The Mysterious Benedict Society and Prisoners’ Dilemma by Trenton Lee Stewart: Traps and telepathy
Updated: Apr 19
3rd book in the Mysterious Benedict Society trilogy (not including prequel The Extraordinary Education of Nicholas Benedict and sequel The Mysterious Benedict Society and the Riddle of Ages)
Overall rating: 8.5/10
Quality of writing: 8.5/10
Concerning content (language, violence, etc.): minimal
Age level: 10 and up
In this book, “The Mysterious Benedict Society” must deal once more with the evil genius Ledroptha Curtain and his “Ten Men,” when a blackout darkens the city of Stonetown and the antagonists seek to re-capture the nefarious device “the Whisperer.” Incorporating a plethora of clever riddles and codes, this book’s revolves not only around the protagonists’ attempts to apprehend the evildoers, but also several trials and obstacles to their own friendship, which culminate in an action-packed climax that lovers of mystery and action genres will enjoy.
The plot of this book is similar to that of the second book in the series (The Mysterious Benedict Society and The Perilous Journey), and is based largely on the protagonists unraveling a series of clues to find missing people and track down further information. However, the plot also hinges on conflict between the protagonists, as disputes develop among them and new abilities emerge (Constance Contraire, for example, turns out to be a telepath, prompting an entire subplot after she goes missing). However, these difficulties are ultimately resolved, leaving the protagonists’ friendship stronger than before and demonstrating some excellent examples of loyalty and self-sacrifice.
On the other hand, the plot of this book is probably the least cohesive out of the entire trilogy: it takes quite a while to “get going,” and when it does, its structure is complicated by subplots, which might confuse some readers (is the main plot about looking for Constance? or is it about finding Mr. Curtain? etc.). However, the plot is still quite engaging and overall fun to read, and merits an 8/10 rating.
Stewart keeps the cast of characters mostly the same in this book as in the trilogy’s two previous books, a plus for readers who like a lot of familiar characters. The protagonists, as always, are funny and witty, and engage in bantering conversation that is itself quite amusing to read; the villains are classically ominous, threatening types (that usually threaten more than they act). We get to see the friendships between the protagonists develop quite a bit in this book, as they are tested and divided by various trials (this book exhibits greater development in that regard than the other two, in my mind), and the protagonists demonstrate greater loyalty and selflessness while still remaining the quirky and creative characters that readers will know from previous books.

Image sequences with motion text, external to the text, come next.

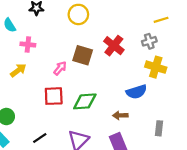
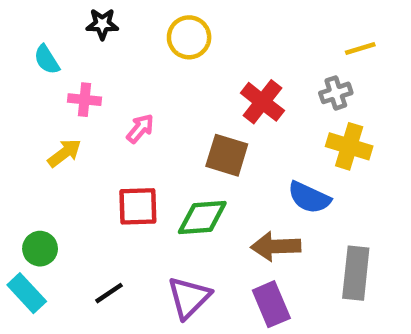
brown square: (83, 55) -> (227, 155), moved
pink arrow: (60, 68) -> (140, 129), moved
blue semicircle: (136, 92) -> (309, 197), turned 42
brown arrow: (120, 115) -> (276, 246), size x1.5
gray rectangle: (159, 128) -> (356, 273), size x1.6

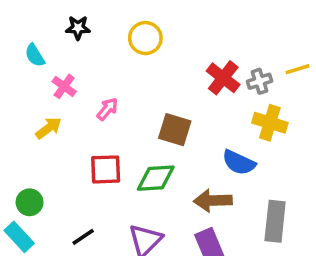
yellow line: (360, 48) -> (298, 69), moved
pink cross: (84, 100) -> (64, 86), turned 30
red cross: (262, 102) -> (223, 78), moved

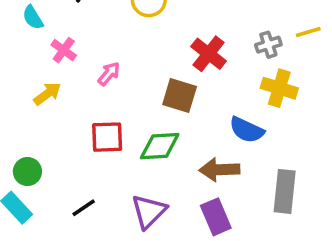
red cross: (223, 78) -> (209, 54), moved

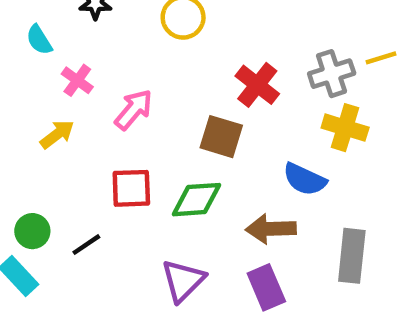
gray cross: (268, 45) -> (332, 74), size x1.4
pink arrow: (109, 74) -> (134, 110), size x1.4
black line: (84, 208) -> (86, 245), moved

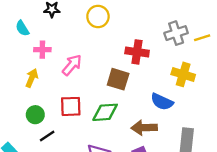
gray cross: (332, 74) -> (176, 33), moved
pink cross: (77, 80) -> (42, 50), turned -35
red cross: (257, 85) -> (137, 52), turned -30
yellow arrow: (57, 134) -> (32, 78), turned -30
green circle: (32, 231) -> (35, 115), moved

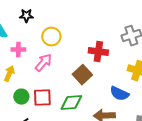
yellow circle: (98, 16) -> (51, 37), moved
brown square: (118, 79) -> (82, 75), turned 30
green circle: (35, 115) -> (21, 97), moved

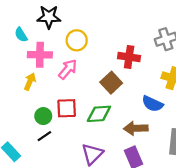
black star: (26, 16) -> (49, 17), size x1.5
pink cross: (18, 50) -> (40, 55), size x1.5
green circle: (21, 97) -> (43, 116), moved

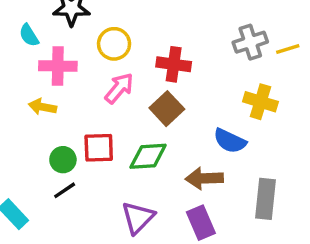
red cross: (129, 57) -> (174, 64), moved
pink arrow: (68, 69) -> (119, 88), moved
yellow arrow: (30, 82) -> (43, 107), turned -102

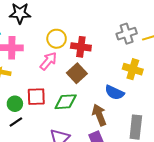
yellow circle: (114, 44) -> (57, 39), moved
brown arrow: (204, 178) -> (99, 115), turned 70

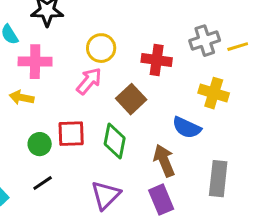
red cross: (81, 47) -> (157, 60), moved
green diamond: (66, 102) -> (115, 141), turned -75
black line: (16, 122) -> (43, 183), moved

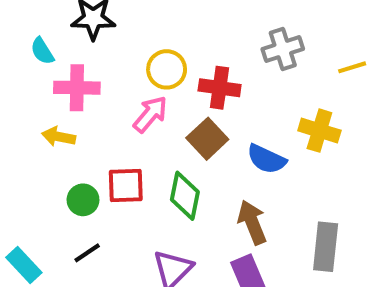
gray cross: (205, 41) -> (283, 49), moved
red cross: (157, 60) -> (220, 88), moved
blue semicircle: (187, 128) -> (266, 159), moved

Overall, Stewart’s characters in this book are the same loyal, yet humorous characters that he’s introduced in previous books, while relatively few new characters show up.
This book’s style is not hard (despite the included riddles and codes, Stewart’s writing is very readable), and the plotline is rather straightforward. Furthermore, kids (particularly adventurous ones) will easily sympathize with Stewart’s plucky protagonists, leading to an experience of reading that will (in my experience) make it quite engaging for them and encourage them to keep reading. I remember that I myself read the first book in the trilogy almost in one sitting, I found it so interesting—and the other two books are similar. (3/10)
Quality of writing
The quality of writing in this book is similar to the previous two books: Stewart keeps the story engaging through clever plot twists, action sequences, and amusing characters, while making the style relatively easy to read. The plot of this book is the least direct and linear of the three books in the trilogy, but is still exciting—this should not prove an issue for most readers. Furthermore, this book dives deeper into the themes of friendship and family through tests of the protagonists friendship and a search for the names of the birth parents of the character Constance (an orphan). Overall, this book is well-written and exciting, but not overly difficult or complex in style. (8.5/10)
This book contains no sexual content or language, although scenes involving fighting are relatively frequent (as befits the genre), However, these involve mostly minor injuries of a more humorous and dramatic nature, and are more for effect than otherwise. Consider for example a scene during the climax when two characters are fighting on top of a roof, using assorted weapons including boomerangs, teeth (yes, teeth, although not attached to either character’s mouth), a briefcase, and handkerchiefs soaked in chloroform. Characters crack jokes while fighting, and the overall tone is more lighthearted than one might expect. Granted, more serious injuries do occur, as is the case when a character hurls himself out of an upper-floor window in order to save the protagonists, breaking several bones (this is the same character who broke bones in the previous book), but he is subsequently shown to be recovering in a scene at a later date, and doesn’t seem to mind being hurt as long as he accomplishes his mission (keeping the protagonists safe). Overall, this book contains relatively minor concerning content, and should not be an issue in that regard for most readers.
This book has an easy-to-read style and an engaging plot, furthermore, the characters are funny and relatable, and the climax provides a satisfying conclusion to the trilogy. Overall, based on these attributes, this book is recommended for ages 10 and up.